PROMPT | Could the entries below be retyped exactly and in full?

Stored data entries
------------------------------------

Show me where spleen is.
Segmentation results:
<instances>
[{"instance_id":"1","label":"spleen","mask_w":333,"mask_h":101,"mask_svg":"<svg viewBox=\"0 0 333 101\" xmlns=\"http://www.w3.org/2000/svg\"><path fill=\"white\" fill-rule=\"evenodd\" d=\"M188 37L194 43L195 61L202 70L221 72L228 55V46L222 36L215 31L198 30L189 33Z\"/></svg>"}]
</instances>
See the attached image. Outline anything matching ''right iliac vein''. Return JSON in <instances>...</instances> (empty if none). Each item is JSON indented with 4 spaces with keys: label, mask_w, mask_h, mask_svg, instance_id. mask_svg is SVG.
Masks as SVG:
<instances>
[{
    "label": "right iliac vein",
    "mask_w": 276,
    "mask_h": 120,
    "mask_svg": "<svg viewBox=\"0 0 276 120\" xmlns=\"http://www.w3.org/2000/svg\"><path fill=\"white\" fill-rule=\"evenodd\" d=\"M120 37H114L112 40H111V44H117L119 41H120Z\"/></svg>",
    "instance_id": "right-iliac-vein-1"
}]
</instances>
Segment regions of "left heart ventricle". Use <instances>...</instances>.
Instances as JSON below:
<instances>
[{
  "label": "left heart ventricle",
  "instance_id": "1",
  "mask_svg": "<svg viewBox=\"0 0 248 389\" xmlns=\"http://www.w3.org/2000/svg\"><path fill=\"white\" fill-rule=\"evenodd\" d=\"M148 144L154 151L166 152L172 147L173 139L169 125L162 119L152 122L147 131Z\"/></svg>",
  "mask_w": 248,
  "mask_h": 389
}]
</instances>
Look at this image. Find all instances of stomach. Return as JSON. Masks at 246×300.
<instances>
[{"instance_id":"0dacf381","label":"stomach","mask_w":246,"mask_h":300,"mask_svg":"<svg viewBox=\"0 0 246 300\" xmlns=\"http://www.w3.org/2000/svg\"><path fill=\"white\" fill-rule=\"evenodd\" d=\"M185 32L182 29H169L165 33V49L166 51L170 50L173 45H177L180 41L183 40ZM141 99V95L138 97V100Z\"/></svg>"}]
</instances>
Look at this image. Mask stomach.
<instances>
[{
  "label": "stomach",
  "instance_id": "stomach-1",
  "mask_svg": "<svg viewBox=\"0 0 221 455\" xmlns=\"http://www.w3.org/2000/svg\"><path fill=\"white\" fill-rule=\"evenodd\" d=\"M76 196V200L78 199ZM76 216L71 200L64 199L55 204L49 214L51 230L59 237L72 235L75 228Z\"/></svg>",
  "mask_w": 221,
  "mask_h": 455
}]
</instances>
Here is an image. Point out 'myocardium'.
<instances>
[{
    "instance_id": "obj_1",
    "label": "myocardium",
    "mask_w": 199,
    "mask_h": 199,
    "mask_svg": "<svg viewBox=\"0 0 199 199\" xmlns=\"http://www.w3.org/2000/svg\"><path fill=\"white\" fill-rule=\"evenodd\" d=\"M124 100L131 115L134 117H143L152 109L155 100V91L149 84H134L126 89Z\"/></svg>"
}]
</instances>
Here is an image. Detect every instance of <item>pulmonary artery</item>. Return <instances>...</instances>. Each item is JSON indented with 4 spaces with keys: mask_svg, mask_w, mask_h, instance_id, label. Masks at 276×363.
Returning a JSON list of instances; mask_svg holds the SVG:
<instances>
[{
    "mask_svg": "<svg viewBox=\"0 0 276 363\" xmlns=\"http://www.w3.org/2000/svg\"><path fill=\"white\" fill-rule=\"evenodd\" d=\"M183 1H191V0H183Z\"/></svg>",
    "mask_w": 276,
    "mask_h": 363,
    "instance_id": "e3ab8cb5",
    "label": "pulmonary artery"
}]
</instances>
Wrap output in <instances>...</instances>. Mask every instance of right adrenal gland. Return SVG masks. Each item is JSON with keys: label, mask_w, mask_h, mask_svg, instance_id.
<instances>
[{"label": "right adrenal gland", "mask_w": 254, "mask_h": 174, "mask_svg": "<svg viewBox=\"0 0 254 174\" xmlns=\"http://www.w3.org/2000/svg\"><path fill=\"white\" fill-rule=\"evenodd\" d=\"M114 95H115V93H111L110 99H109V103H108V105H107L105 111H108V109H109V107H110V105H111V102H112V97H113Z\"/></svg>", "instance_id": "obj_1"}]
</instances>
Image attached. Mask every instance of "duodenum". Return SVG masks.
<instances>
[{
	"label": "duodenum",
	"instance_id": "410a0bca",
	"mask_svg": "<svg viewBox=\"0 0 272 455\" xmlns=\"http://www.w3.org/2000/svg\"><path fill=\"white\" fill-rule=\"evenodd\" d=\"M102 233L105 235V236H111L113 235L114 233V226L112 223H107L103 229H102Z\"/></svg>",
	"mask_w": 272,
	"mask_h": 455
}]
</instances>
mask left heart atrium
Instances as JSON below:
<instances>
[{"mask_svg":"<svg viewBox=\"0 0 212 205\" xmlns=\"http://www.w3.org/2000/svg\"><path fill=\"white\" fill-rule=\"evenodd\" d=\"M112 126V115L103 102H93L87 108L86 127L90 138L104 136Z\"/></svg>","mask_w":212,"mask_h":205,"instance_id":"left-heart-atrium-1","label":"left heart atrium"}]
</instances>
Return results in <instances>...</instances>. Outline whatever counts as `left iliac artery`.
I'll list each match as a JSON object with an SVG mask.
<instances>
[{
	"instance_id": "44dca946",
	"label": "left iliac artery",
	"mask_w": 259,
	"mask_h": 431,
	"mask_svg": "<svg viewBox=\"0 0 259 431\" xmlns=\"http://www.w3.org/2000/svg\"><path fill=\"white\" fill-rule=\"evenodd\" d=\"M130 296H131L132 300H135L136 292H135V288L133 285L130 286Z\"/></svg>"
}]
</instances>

------------------------------------

OUTPUT FOR THIS TASK |
Show me where spleen is.
Segmentation results:
<instances>
[{"instance_id":"1","label":"spleen","mask_w":333,"mask_h":101,"mask_svg":"<svg viewBox=\"0 0 333 101\" xmlns=\"http://www.w3.org/2000/svg\"><path fill=\"white\" fill-rule=\"evenodd\" d=\"M188 37L194 43L195 61L202 70L221 72L228 55V46L222 36L215 31L198 30L189 33Z\"/></svg>"}]
</instances>
See the attached image. Outline anything matching ''right iliac vein''. Return JSON in <instances>...</instances> (empty if none). Each item is JSON indented with 4 spaces with keys: label, mask_w, mask_h, mask_svg, instance_id. mask_svg is SVG.
Masks as SVG:
<instances>
[{
    "label": "right iliac vein",
    "mask_w": 276,
    "mask_h": 120,
    "mask_svg": "<svg viewBox=\"0 0 276 120\" xmlns=\"http://www.w3.org/2000/svg\"><path fill=\"white\" fill-rule=\"evenodd\" d=\"M120 37H114L112 40H111V44H117L119 41H120Z\"/></svg>",
    "instance_id": "right-iliac-vein-1"
}]
</instances>
Segment regions of "left heart ventricle". Use <instances>...</instances>.
Instances as JSON below:
<instances>
[{
  "label": "left heart ventricle",
  "instance_id": "1",
  "mask_svg": "<svg viewBox=\"0 0 248 389\" xmlns=\"http://www.w3.org/2000/svg\"><path fill=\"white\" fill-rule=\"evenodd\" d=\"M148 144L154 151L166 152L172 147L173 139L169 125L162 119L152 122L147 131Z\"/></svg>",
  "mask_w": 248,
  "mask_h": 389
}]
</instances>
Look at this image. Find all instances of stomach. Return as JSON. Masks at 246×300.
<instances>
[{"instance_id":"0dacf381","label":"stomach","mask_w":246,"mask_h":300,"mask_svg":"<svg viewBox=\"0 0 246 300\" xmlns=\"http://www.w3.org/2000/svg\"><path fill=\"white\" fill-rule=\"evenodd\" d=\"M185 32L182 29H169L165 33V49L166 51L170 50L173 45H177L180 41L183 40ZM141 99V95L138 97V100Z\"/></svg>"}]
</instances>
Look at this image. Mask stomach.
<instances>
[{
  "label": "stomach",
  "instance_id": "stomach-1",
  "mask_svg": "<svg viewBox=\"0 0 221 455\" xmlns=\"http://www.w3.org/2000/svg\"><path fill=\"white\" fill-rule=\"evenodd\" d=\"M76 196V200L78 199ZM76 216L71 200L64 199L55 204L49 214L51 230L59 237L72 235L75 228Z\"/></svg>",
  "mask_w": 221,
  "mask_h": 455
}]
</instances>
Here is an image. Point out 'myocardium'.
<instances>
[{
    "instance_id": "obj_1",
    "label": "myocardium",
    "mask_w": 199,
    "mask_h": 199,
    "mask_svg": "<svg viewBox=\"0 0 199 199\" xmlns=\"http://www.w3.org/2000/svg\"><path fill=\"white\" fill-rule=\"evenodd\" d=\"M124 100L131 115L134 117H143L152 109L155 100V91L149 84H134L126 89Z\"/></svg>"
}]
</instances>
Here is an image. Detect every instance of <item>pulmonary artery</item>. Return <instances>...</instances>. Each item is JSON indented with 4 spaces with keys: mask_svg, mask_w, mask_h, instance_id, label. Masks at 276×363.
Returning a JSON list of instances; mask_svg holds the SVG:
<instances>
[{
    "mask_svg": "<svg viewBox=\"0 0 276 363\" xmlns=\"http://www.w3.org/2000/svg\"><path fill=\"white\" fill-rule=\"evenodd\" d=\"M183 1H191V0H183Z\"/></svg>",
    "mask_w": 276,
    "mask_h": 363,
    "instance_id": "e3ab8cb5",
    "label": "pulmonary artery"
}]
</instances>
Wrap output in <instances>...</instances>. Mask every instance of right adrenal gland. Return SVG masks. Each item is JSON with keys: label, mask_w, mask_h, mask_svg, instance_id.
<instances>
[{"label": "right adrenal gland", "mask_w": 254, "mask_h": 174, "mask_svg": "<svg viewBox=\"0 0 254 174\" xmlns=\"http://www.w3.org/2000/svg\"><path fill=\"white\" fill-rule=\"evenodd\" d=\"M114 95H115V93H111L110 99H109V103H108V105H107L105 111H108V109H109V107H110V105H111V102H112V97H113Z\"/></svg>", "instance_id": "obj_1"}]
</instances>
Image attached. Mask every instance of "duodenum". Return SVG masks.
<instances>
[{
	"label": "duodenum",
	"instance_id": "410a0bca",
	"mask_svg": "<svg viewBox=\"0 0 272 455\" xmlns=\"http://www.w3.org/2000/svg\"><path fill=\"white\" fill-rule=\"evenodd\" d=\"M102 233L105 235V236H111L113 235L114 233V226L112 223H107L103 229H102Z\"/></svg>",
	"mask_w": 272,
	"mask_h": 455
}]
</instances>
mask left heart atrium
Instances as JSON below:
<instances>
[{"mask_svg":"<svg viewBox=\"0 0 212 205\" xmlns=\"http://www.w3.org/2000/svg\"><path fill=\"white\" fill-rule=\"evenodd\" d=\"M112 126V115L103 102H93L87 108L86 127L90 138L104 136Z\"/></svg>","mask_w":212,"mask_h":205,"instance_id":"left-heart-atrium-1","label":"left heart atrium"}]
</instances>
Return results in <instances>...</instances>. Outline whatever counts as `left iliac artery`.
I'll list each match as a JSON object with an SVG mask.
<instances>
[{
	"instance_id": "44dca946",
	"label": "left iliac artery",
	"mask_w": 259,
	"mask_h": 431,
	"mask_svg": "<svg viewBox=\"0 0 259 431\" xmlns=\"http://www.w3.org/2000/svg\"><path fill=\"white\" fill-rule=\"evenodd\" d=\"M130 296H131L132 300H135L136 292H135V288L133 285L130 286Z\"/></svg>"
}]
</instances>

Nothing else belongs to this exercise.